Among the following, the number of halide(s) which is/are inert to hydrolysis is ______
(A) $$BF_3$$
(B) $$SiCl_4$$
(C) $$PCl_5$$
(D) $$SF_6$$

We need to determine which of the given halides is/are inert (resistant) to hydrolysis.

(A) $$BF_3$$: Boron trifluoride is readily hydrolysed by water. Boron, being electron-deficient, acts as a Lewis acid and reacts with water. So $$BF_3$$ is not inert to hydrolysis.

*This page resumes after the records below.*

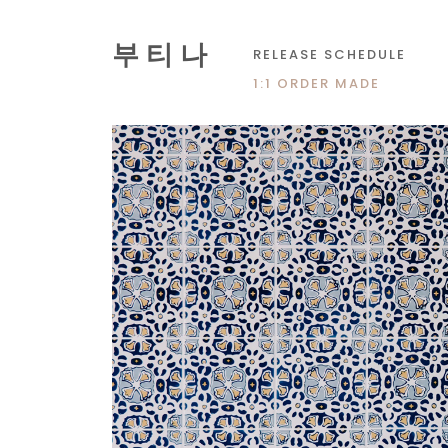
부 티 나
RELEASE SCHEDULE
1:1 ORDER MADE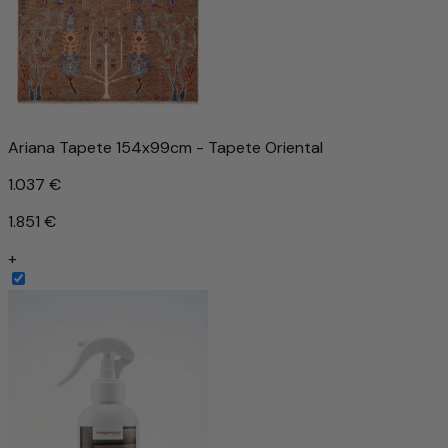
Ariana Tapete 154x99cm - Tapete Oriental
1.037 €
1.851 €
+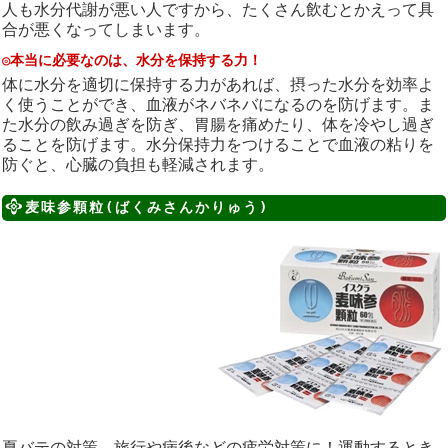
人も水分代謝が悪い人ですから、たくさん飲むとかえって具
合が悪くなってしまいます。
◎本当に必要なのは、水分を保持する力！
体に水分を適切に保持する力があれば、摂った水分を効率よ
く使うことができ、血液がネバネバになるのを防げます。ま
た水分の飲み過ぎを防ぎ、胃腸を痛めたり、体を冷やし過ぎ
ることを防げます。水分保持力をつけることで血液の粘りを
防ぐと、心臓の負担も軽減されます。
麦味参顆粒(ばくみさんかりゅう)
夏バテの対策、旅行や病後などの疲労対策に！運動するとき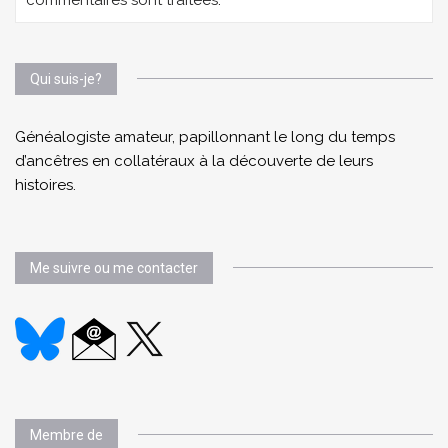
Qui suis-je?
Généalogiste amateur, papillonnant le long du temps
d’ancêtres en collatéraux à la découverte de leurs
histoires.
Me suivre ou me contacter
Membre de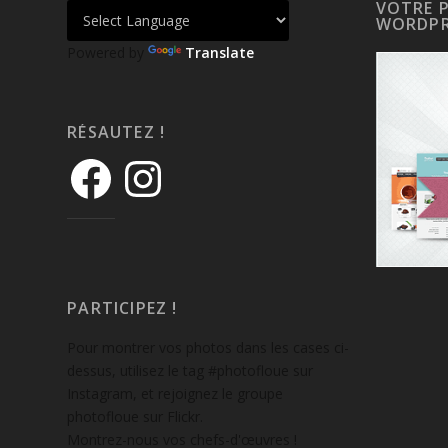
VOTRE 
WORDPR
Powered by
Translate
RÉSAUTEZ !
PARTICIPEZ !
Pour montrer vos photos dans les cases ci-
dessus, utilisez le tag #photofloue sur
Instagram, et rejoignez le groupe
photofloue sur Flickr.
Montrez-nous vos chefs-d'œuvres !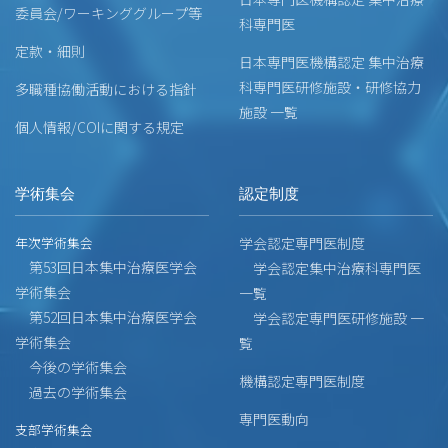
委員会/ワーキンググループ等
科専門医
定款・細則
日本専門医機構認定 集中治療
科専門医研修施設・研修協力
多職種協働活動における指針
施設 一覧
個人情報/COIに関する規定
学術集会
認定制度
年次学術集会
学会認定専門医制度
第53回日本集中治療医学会
学会認定集中治療科専門医
学術集会
一覧
第52回日本集中治療医学会
学会認定専門医研修施設 一
学術集会
覧
今後の学術集会
機構認定専門医制度
過去の学術集会
専門医動向
支部学術集会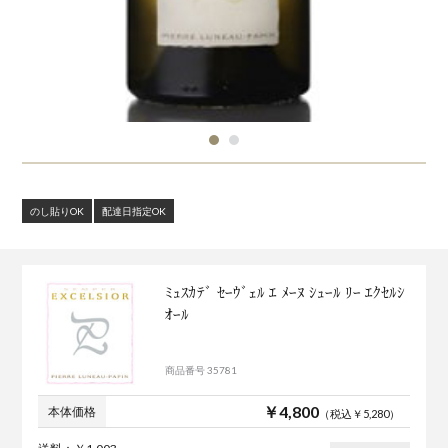
のし貼りOK
配達日指定OK
ﾐｭｽｶﾃﾞ ｾｰｳﾞｪﾙ ｴ ﾒｰﾇ ｼｭｰﾙ ﾘｰ ｴｸｾﾙｼ
ｵｰﾙ
商品番号 35781
￥4,800
本体価格
（税込￥5,280）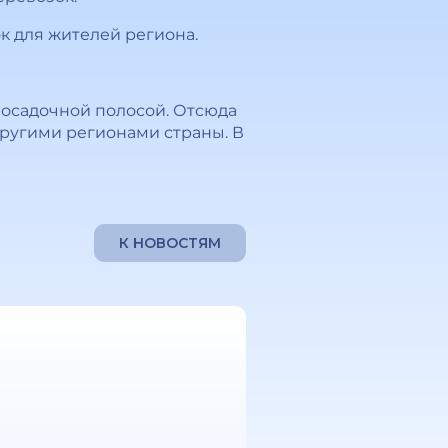
 для жителей региона.
посадочной полосой. Отсюда
другими регионами страны. В
К НОВОСТЯМ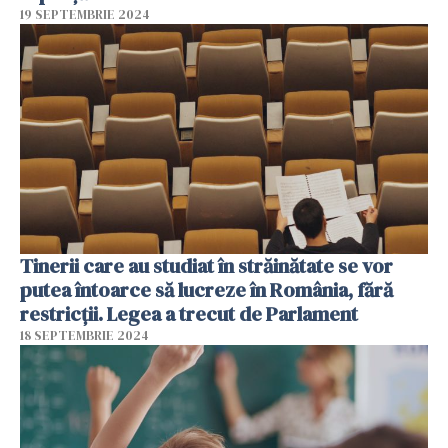
19 SEPTEMBRIE 2024
Tinerii care au studiat în străinătate se vor
putea întoarce să lucreze în România, fără
restricții. Legea a trecut de Parlament
18 SEPTEMBRIE 2024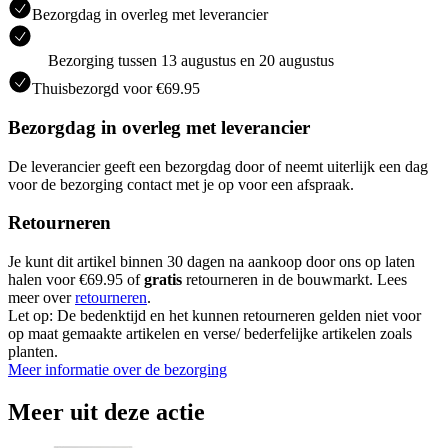
Bezorgdag in overleg met leverancier
Bezorging tussen 13 augustus en 20 augustus
Thuisbezorgd voor €69.95
Bezorgdag in overleg met leverancier
De leverancier geeft een bezorgdag door of neemt uiterlijk een dag
voor de bezorging contact met je op voor een afspraak.
Retourneren
Je kunt dit artikel binnen 30 dagen na aankoop door ons op laten
halen voor €69.95 of
gratis
retourneren in de bouwmarkt. Lees
meer over
retourneren
.
Let op: De bedenktijd en het kunnen retourneren gelden niet voor
op maat gemaakte artikelen en verse/ bederfelijke artikelen zoals
planten.
Meer informatie over de bezorging
Meer uit deze actie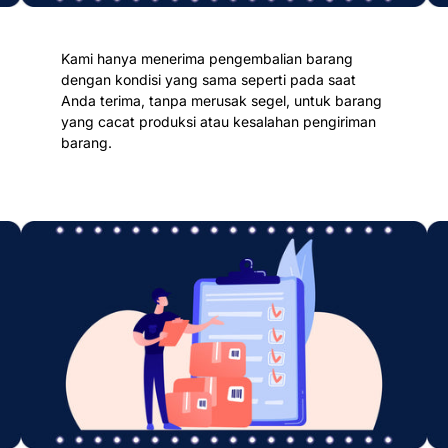
Kami hanya menerima pengembalian barang
dengan kondisi yang sama seperti pada saat
Anda terima, tanpa merusak segel, untuk barang
yang cacat produksi atau kesalahan pengiriman
barang.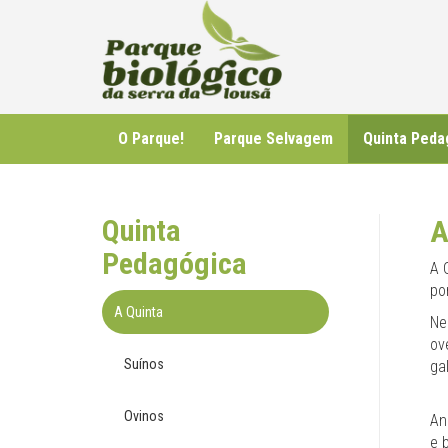
O Parque!
Parque Selvagem
Quinta Peda
Quinta
A
Pedagógica
A 
po
A Quinta
Ne
ov
Suínos
ga
Ovinos
An
e 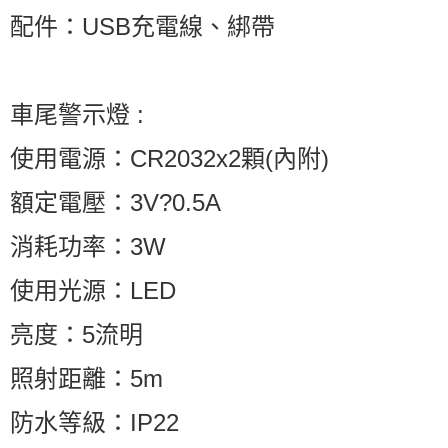
配件：USB充電線、綁帶
車尾警示燈 :
使用電源：CR2032x2顆(內附)
額定電壓：3V?0.5A
消耗功率：3W
使用光源：LED
亮度：5流明
照射距離：5m
防水等級：IP22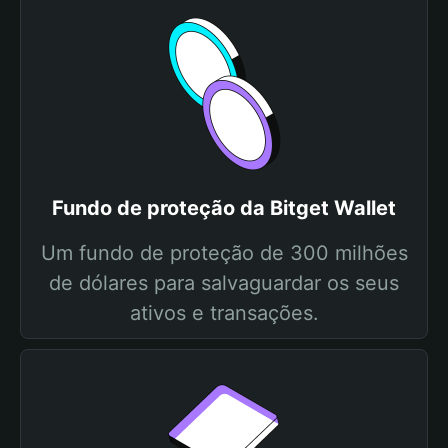
Fundo de proteção da Bitget Wallet
Um fundo de proteção de 300 milhões
de dólares para salvaguardar os seus
ativos e transações.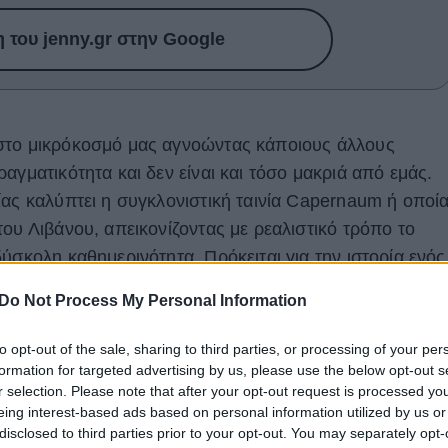
του jenny.gr στην Google
στο μικρόκοσμό μας αγνοώντας κάποιους άλλους
αγματικότητα και δεν είναι και τόσο μακριά από εμάς.
ίας καλύπτει η συγκλονιστική ταινία Capernaum ή οποί
ου Λιβάνου, απεικονίζοντας με ρεαλιστικό τρόπο το
ύσκολη καθημερινότητα. Πρόκειται για την ιστορία ενός
εί στις κακουχίες που έρχεται αντιμέτωπος και παλεύει
Do Not Process My Personal Information
.
to opt-out of the sale, sharing to third parties, or processing of your per
formation for targeted advertising by us, please use the below opt-out s
r selection. Please note that after your opt-out request is processed y
eing interest-based ads based on personal information utilized by us or
disclosed to third parties prior to your opt-out. You may separately opt-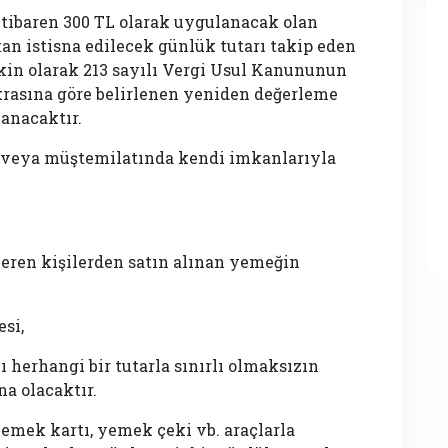
 itibaren 300 TL olarak uygulanacak olan
n istisna edilecek günlük tutarı takip eden
lişkin olarak 213 sayılı Vergi Usul Kanununun
krasına göre belirlenen yeniden değerleme
lanacaktır.
de veya müştemilatında kendi imkanlarıyla
eren kişilerden satın alınan yemeğin
si,
erhangi bir tutarla sınırlı olmaksızın
na olacaktır.
mek kartı, yemek çeki vb. araçlarla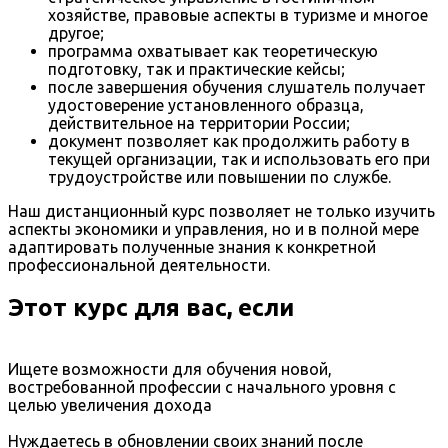
хозяйстве, правовые аспекты в туризме и многое
другое;
программа охватывает как теоретическую
подготовку, так и практические кейсы;
после завершения обучения слушатель получает
удостоверение установленного образца,
действительное на территории России;
документ позволяет как продолжить работу в
текущей организации, так и использовать его при
трудоустройстве или повышении по службе.
Наш дистанционный курс позволяет не только изучить
аспекты экономики и управления, но и в полной мере
адаптировать полученные знания к конкретной
профессиональной деятельности.
Этот курс для вас, если
Ищете возможности для обучения новой,
востребованной профессии с начального уровня с
целью увеличения дохода
Нуждаетесь в обновлении своих знаний после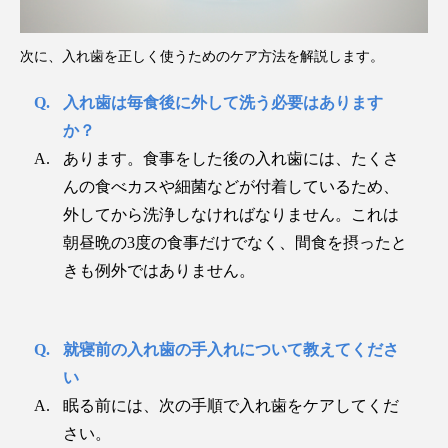
次に、入れ歯を正しく使うためのケア方法を解説します。
入れ歯は毎食後に外して洗う必要はあります
か？
あります。食事をした後の入れ歯には、たくさ
んの食べカスや細菌などが付着しているため、
外してから洗浄しなければなりません。これは
朝昼晩の3度の食事だけでなく、間食を摂ったと
きも例外ではありません。
就寝前の入れ歯の手入れについて教えてくださ
い
眠る前には、次の手順で入れ歯をケアしてくだ
さい。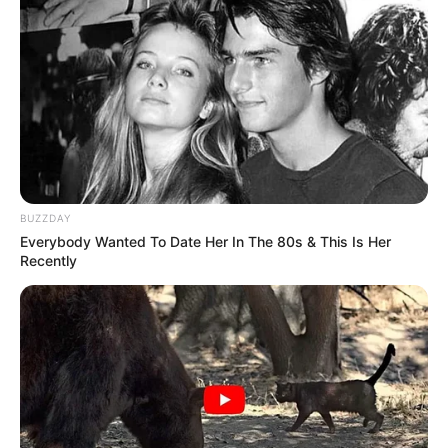
-
Clique em "Gerar Documento"
Importante
: O documento emitido pelo Portal do Aluno contém
autenticação eletrônica e possui validade em todo o Território
BUZZDAY
Nacional
Everybody Wanted To Date Her In The 80s & This Is Her
Recently
ATENÇÃO: Ser participante do Projeto Saúde com Agente não
possibilita o acesso ao cartão UFRGS físico, nem o acesso aos
serviços ou facilidades presenciais no espaço físico da UFRGS,
como estacionamento, bibliotecas ou restaurante universitário, por
exemplo.
Assista o vídeo para orientação sobre como acessar o Portal
do Aluno
: ffff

(B) $$SiCl_4$$: Silicon tetrachloride is easily hydrolysed because silicon has vacant 3d orbitals that can accommodate the lone pair from water, facilitating the hydrolysis reaction. So $$SiCl_4$$ is not inert to hydrolysis.

(C) $$PCl_5$$: Phosphorus pentachloride is vigorously hydrolysed by water. Phosphorus has vacant d-orbitals and the molecule reacts readily with water. So $$PCl_5$$ is not inert to hydrolysis.

(D) $$SF_6$$: Sulfur hexafluoride is kinetically inert to hydrolysis despite the thermodynamic feasibility of the reaction. This is because the six fluorine atoms sterically shield the sulfur atom so completely that water molecules cannot access it. The compact size of fluorine atoms and the octahedral arrangement create an effective steric barrier. So $$SF_6$$ is inert to hydrolysis.

Therefore, the number of halides inert to hydrolysis is $$\mathbf{1}$$ (only $$SF_6$$).